DATA SHOWN Start Marker

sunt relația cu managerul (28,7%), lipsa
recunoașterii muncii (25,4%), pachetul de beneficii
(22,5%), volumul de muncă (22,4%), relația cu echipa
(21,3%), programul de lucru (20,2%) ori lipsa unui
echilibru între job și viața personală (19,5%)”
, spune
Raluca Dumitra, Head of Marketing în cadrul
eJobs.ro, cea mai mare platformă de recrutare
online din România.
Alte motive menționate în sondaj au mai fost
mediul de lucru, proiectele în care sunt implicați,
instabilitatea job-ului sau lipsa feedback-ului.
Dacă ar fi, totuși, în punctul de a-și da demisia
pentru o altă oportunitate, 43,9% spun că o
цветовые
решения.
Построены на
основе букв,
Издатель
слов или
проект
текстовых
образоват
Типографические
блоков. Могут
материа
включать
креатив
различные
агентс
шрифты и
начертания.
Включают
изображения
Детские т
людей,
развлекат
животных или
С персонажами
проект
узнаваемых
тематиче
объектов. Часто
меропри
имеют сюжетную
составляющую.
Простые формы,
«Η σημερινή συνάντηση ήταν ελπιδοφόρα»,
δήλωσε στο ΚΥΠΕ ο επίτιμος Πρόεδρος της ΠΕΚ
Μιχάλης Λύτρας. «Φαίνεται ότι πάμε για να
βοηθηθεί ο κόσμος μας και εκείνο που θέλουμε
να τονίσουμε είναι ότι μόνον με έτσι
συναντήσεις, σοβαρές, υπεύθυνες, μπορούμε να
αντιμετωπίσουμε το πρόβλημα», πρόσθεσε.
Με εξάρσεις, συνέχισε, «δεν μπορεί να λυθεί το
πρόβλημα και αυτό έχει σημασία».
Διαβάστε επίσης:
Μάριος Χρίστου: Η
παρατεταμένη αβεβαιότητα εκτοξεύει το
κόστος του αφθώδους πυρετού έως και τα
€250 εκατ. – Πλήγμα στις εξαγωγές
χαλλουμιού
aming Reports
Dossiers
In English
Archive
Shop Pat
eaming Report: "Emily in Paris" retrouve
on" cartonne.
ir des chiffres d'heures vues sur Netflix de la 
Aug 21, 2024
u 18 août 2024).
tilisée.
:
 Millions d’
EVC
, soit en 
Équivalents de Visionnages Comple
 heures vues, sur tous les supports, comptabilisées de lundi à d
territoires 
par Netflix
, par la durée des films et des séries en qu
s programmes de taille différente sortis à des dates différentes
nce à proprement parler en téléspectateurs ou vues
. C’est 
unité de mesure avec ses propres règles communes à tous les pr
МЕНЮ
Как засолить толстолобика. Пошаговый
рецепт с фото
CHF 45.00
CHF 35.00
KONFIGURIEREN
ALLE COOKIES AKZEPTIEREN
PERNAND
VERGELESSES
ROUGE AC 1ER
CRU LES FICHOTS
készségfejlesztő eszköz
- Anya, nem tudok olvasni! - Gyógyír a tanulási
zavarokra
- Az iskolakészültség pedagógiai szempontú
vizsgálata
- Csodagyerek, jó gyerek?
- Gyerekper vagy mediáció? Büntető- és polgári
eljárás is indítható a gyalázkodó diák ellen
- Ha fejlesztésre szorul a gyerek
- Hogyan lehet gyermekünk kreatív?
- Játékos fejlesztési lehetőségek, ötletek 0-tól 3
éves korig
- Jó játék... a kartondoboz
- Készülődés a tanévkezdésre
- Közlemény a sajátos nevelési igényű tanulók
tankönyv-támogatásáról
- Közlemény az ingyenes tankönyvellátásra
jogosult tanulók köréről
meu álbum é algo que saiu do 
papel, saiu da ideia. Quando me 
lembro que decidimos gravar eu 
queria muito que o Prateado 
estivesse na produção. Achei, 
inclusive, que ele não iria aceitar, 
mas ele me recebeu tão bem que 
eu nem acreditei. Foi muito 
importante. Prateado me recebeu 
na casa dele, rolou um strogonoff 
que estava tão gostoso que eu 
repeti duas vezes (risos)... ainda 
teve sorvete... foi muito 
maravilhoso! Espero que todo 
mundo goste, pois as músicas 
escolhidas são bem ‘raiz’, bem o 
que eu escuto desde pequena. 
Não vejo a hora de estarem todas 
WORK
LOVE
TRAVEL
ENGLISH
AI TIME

DATA SHOWN End Marker

▶ _WORK ITEM_
Above are the lines; repeat exactly the ones from the line containing "készségfejlesztő eszköz" down to the line containing "que eu escuto desde pequena.", both inclusive.

▶ _RESPONSE_
készségfejlesztő eszköz
- Anya, nem tudok olvasni! - Gyógyír a tanulási
zavarokra
- Az iskolakészültség pedagógiai szempontú
vizsgálata
- Csodagyerek, jó gyerek?
- Gyerekper vagy mediáció? Büntető- és polgári
eljárás is indítható a gyalázkodó diák ellen
- Ha fejlesztésre szorul a gyerek
- Hogyan lehet gyermekünk kreatív?
- Játékos fejlesztési lehetőségek, ötletek 0-tól 3
éves korig
- Jó játék... a kartondoboz
- Készülődés a tanévkezdésre
- Közlemény a sajátos nevelési igényű tanulók
tankönyv-támogatásáról
- Közlemény az ingyenes tankönyvellátásra
jogosult tanulók köréről
meu álbum é algo que saiu do 
papel, saiu da ideia. Quando me 
lembro que decidimos gravar eu 
queria muito que o Prateado 
estivesse na produção. Achei, 
inclusive, que ele não iria aceitar, 
mas ele me recebeu tão bem que 
eu nem acreditei. Foi muito 
importante. Prateado me recebeu 
na casa dele, rolou um strogonoff 
que estava tão gostoso que eu 
repeti duas vezes (risos)... ainda 
teve sorvete... foi muito 
maravilhoso! Espero que todo 
mundo goste, pois as músicas 
escolhidas são bem ‘raiz’, bem o 
que eu escuto desde pequena. 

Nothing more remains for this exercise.